I Must Be Insane
I accomplished a lot yesterday. I was on fast forward from minute one. I did more in one day then I normaly get done in a week.
Yet I woke up this morning frowning as I waded through the mess of greeting cards from last years birthdays, scribbled pictures of Santa that were oddly enough drawn in October, and months and months worth of memories all in a big mixed up mess on my bedroom floor. I had to stop and remember that this was my mess. This was my thing I wanted to do. It has just grown to be something I dread and feel like I will never sort out. I can't just throw it all away. These are all the pictures and memories that I will have when the tide changes and my children are grown and gone and don't need me anymore.
I walked past the skeleton of the dining room table we tore up this weekend and growled at the pile of laundry still staring up at me from in front of the washing machine, daring me to wait until Thursday to try to finish it all so that I can pack for the weekend I just planned yesterday for Hope's birthday trip to The Magic Kingdom. I flipped on the dryer to reactivate the now familiar background noise of a belt or something broken somewhere inside slapping against metal. I guess I need to call the office. I should call for several reasons, in fact.

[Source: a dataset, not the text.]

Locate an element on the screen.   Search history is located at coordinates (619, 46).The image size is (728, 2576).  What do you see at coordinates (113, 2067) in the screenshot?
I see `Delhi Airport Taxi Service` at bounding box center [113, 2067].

I noticed a couple of days ago pool is turning green and I found out our apartment complex doesn't pay their bills, which included the pool cleaning, so I am not taking the kids back until it is fixed. I have started a hundred different things. I am not a person who copes well with having a hundred different projects started and nothing finished.
I am now keeping track of my checking account balance on small sheets of notebook paper as I am out of those little checkbook ledgers. This annoys me greatly. Especially when I write sloppy when I am in a hurry. Even more especially when I can't seem to find the papers I shoved back down into my purse. I must find out if Office Depot carries those little ledger book things. Sometime. When I get to it.
I have to get the rest of my pictures imported into iPhoto but the massive amounts I have already transferred are making everything run so slow it makes me feel like murdering people.
Sometimes, I feel like I am trying to put a huge puzzle together with half of the pieces missing.
I am on page nine of that book I was so excited to read. Obviously, my life is too busy for reading. Does it matter if the words are things I need to know to be a better parent or to better understand my role in facilitating my children's lives and learning because if I spend any of the usable hours of my day reading about it then I don't have time to practice the ideals in the books to begin with?
I am grateful for all that I have. It is just that some days it is hard to remember to be happy. I know why I should be. It just seems out of reach sometimes when I am stretched so thin. I feel like I lose my sense of self sometimes. I feel guilty for feeling like this and that only makes me more depressed.
It makes me wonder if I am insane. To know that right now I feel so overwhelmed and busy with my children to the point of making me feel this way and that in a few short years I will be this way because they are gone and I won't know what to do with my time anymore.